RT: You can’t tell us what the delegates are seeing at the moment, but you can tell us what you saw in the past. What are the conditions? Are you happy with the way detainees are treated?
SS: In fact, we don’t comment publicly on conditions of detention or treatment of detainees. Those are issues that we raise directly with the authorities concerned – American authorities in this case. What I can tell you is that from our observations those tensions and this anguish that the detainees are experiencing are clearly related to the lack of a clear legal framework in Guantanamo. This has now been having a real impact for detainees for some time – on their mental health, on their emotional health. For us the issue beyond what we are seeing right now in Guantanamo are these issues that you reported on, that lawyers are talking about- the issue of a legal framework that regiments the detention at Guantanamo and this is the issue that the administration must address.

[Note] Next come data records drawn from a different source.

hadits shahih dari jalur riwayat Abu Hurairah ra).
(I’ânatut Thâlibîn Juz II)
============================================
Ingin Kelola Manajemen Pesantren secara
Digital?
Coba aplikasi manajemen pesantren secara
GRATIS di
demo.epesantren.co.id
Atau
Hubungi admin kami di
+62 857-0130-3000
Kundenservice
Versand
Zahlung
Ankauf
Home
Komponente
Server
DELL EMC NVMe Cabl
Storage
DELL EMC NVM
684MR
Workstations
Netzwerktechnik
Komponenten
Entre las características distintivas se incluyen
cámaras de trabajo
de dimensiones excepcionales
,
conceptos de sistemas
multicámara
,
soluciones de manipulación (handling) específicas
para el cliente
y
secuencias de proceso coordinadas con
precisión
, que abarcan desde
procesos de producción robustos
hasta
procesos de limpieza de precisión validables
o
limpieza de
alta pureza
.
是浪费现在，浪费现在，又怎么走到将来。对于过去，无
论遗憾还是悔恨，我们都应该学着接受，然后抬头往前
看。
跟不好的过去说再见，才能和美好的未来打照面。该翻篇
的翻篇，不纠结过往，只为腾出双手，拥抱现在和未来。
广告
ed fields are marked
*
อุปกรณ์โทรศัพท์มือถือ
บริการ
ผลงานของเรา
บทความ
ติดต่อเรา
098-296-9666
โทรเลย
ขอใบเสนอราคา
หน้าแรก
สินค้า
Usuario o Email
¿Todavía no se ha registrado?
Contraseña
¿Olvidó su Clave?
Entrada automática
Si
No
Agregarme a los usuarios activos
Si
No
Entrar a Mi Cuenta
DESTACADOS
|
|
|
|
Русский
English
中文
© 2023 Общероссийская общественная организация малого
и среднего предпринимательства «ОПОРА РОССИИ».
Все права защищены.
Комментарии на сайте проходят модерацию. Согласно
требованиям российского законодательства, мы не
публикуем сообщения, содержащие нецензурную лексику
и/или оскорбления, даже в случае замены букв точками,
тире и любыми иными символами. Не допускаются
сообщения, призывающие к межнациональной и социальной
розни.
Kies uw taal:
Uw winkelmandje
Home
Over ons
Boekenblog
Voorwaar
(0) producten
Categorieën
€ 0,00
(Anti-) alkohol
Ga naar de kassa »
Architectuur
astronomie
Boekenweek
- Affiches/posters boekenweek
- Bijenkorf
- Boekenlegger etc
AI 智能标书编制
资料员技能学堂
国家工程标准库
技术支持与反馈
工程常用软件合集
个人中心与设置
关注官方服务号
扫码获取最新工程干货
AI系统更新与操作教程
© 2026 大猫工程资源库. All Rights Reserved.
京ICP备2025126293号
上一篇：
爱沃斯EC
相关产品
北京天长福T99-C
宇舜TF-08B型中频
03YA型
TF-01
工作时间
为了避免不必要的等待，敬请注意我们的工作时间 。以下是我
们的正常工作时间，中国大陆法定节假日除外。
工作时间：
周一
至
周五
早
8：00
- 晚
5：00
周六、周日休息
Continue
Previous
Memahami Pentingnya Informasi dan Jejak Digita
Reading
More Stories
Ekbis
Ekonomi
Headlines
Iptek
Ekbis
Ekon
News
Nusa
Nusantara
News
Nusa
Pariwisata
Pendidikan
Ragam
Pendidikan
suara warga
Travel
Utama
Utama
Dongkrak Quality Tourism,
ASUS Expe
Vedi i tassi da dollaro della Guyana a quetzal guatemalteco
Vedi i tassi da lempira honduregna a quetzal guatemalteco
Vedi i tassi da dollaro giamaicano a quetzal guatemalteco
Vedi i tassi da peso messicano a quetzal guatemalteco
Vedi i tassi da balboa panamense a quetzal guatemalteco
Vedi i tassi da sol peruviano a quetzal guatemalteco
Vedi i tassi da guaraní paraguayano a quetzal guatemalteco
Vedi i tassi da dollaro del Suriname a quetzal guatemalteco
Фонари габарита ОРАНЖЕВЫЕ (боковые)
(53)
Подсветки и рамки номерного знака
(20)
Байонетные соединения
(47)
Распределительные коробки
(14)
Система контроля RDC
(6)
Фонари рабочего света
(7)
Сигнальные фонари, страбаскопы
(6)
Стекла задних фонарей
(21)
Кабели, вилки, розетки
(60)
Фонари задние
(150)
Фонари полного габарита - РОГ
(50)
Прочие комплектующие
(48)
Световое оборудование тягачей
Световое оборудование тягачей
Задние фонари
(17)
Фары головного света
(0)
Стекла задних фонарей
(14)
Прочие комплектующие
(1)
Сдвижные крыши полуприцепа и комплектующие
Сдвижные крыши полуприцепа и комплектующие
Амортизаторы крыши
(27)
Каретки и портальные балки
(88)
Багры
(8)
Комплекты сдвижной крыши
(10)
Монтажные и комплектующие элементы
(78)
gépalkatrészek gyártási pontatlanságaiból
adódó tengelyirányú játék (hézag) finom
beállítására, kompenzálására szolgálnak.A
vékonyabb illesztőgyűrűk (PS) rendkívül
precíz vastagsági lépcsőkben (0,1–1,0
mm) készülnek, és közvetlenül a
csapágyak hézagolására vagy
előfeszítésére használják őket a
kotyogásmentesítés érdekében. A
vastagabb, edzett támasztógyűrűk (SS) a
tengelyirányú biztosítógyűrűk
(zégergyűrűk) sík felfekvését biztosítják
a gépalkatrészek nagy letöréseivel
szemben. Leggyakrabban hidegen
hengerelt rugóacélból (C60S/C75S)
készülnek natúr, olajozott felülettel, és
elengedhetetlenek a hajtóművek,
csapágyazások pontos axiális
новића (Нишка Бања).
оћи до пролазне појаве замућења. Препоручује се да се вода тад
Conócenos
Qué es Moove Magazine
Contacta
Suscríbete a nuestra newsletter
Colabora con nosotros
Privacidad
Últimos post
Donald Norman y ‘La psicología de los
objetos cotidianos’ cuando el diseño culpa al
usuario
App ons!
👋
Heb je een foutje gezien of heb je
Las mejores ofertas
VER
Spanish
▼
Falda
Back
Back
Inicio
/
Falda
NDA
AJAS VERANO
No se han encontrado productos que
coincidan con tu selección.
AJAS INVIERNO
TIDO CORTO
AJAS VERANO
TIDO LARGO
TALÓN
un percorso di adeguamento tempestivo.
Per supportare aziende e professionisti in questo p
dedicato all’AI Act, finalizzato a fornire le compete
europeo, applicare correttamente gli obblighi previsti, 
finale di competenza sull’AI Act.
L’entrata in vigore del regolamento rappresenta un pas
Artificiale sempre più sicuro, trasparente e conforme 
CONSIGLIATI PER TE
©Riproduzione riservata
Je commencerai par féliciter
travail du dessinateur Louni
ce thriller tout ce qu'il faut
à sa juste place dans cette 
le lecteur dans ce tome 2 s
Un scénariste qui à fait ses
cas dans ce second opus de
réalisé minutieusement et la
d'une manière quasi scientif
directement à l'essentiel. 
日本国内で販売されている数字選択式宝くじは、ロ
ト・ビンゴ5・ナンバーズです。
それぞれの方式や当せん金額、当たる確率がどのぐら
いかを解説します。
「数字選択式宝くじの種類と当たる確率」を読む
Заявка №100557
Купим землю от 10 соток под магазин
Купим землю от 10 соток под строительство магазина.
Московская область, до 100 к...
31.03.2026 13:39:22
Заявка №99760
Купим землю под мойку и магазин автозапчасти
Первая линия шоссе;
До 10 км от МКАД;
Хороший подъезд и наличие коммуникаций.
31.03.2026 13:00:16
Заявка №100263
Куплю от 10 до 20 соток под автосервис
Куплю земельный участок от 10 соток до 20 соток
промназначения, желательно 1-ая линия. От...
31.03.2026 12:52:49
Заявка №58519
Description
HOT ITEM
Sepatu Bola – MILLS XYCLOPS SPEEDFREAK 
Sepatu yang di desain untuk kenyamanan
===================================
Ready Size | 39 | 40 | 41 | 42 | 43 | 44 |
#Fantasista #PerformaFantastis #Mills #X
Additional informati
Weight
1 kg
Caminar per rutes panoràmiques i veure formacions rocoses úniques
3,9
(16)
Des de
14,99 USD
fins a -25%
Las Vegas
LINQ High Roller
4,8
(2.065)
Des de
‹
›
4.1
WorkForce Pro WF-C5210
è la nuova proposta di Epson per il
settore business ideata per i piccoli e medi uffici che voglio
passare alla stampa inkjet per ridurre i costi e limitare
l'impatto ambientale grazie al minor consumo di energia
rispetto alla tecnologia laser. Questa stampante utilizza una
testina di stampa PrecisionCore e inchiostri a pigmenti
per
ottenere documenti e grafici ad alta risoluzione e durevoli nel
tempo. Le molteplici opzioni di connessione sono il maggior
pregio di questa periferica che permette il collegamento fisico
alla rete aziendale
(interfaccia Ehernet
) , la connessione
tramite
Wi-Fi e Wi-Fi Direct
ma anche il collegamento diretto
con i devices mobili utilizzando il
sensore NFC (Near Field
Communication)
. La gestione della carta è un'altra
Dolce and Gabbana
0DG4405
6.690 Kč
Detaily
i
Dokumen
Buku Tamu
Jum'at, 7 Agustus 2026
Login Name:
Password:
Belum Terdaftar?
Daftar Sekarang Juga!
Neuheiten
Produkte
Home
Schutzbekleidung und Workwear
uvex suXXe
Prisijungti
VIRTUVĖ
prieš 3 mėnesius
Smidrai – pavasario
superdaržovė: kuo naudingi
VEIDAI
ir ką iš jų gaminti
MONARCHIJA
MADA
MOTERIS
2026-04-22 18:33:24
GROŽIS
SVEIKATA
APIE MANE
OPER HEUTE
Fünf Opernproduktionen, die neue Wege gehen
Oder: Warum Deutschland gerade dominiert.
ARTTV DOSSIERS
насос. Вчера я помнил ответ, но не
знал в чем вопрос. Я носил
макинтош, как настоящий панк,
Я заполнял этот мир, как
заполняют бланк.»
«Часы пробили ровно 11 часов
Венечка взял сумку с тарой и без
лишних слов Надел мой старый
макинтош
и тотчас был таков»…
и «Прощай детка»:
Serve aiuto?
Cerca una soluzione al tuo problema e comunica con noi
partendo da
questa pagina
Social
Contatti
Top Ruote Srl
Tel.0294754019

RT: So clearly you are concerned about the mental health of these detainees. Is there something you can challenge the authorities with? Does the Red Cross have much influence over this?
SS: The discussions, the reporting, the observations we share with the authorities, we believe have an impact. It is a continuing thing. As I said, we have been visiting the facility since 2002, so it is a very solid relationship in terms of having our opinion and observations taken into account. There are bigger questions that touch on the political sphere, legal sphere and there the administration with Congress must act. This is beyond really what ICRC can do. What we can do is to assure that certain international standards are upheld and the humanitarian perspective is taking into account.
RT: How significant is it now that this story becomes more and more public and well known?
SS: The fact that the President Obama announced that Guantanamo will be closed back in 2010 - there hasn’t been really any action with Guantanamo - is slowly disappearing from the landscape here, the political landscape and certainly, until a few days ago, the media landscape. All of this is playing to what is going on now and for us the bottom line, what we’re seeing from our perspective, what we see is the increasing level of desperation.
RT: Will the Red Cross want to see this detention center closed down?
SS: No, we do not have an opinion on the closure of Guantanamo. What we want to see is a clear legal framework that regiments the detention in Guantanamo.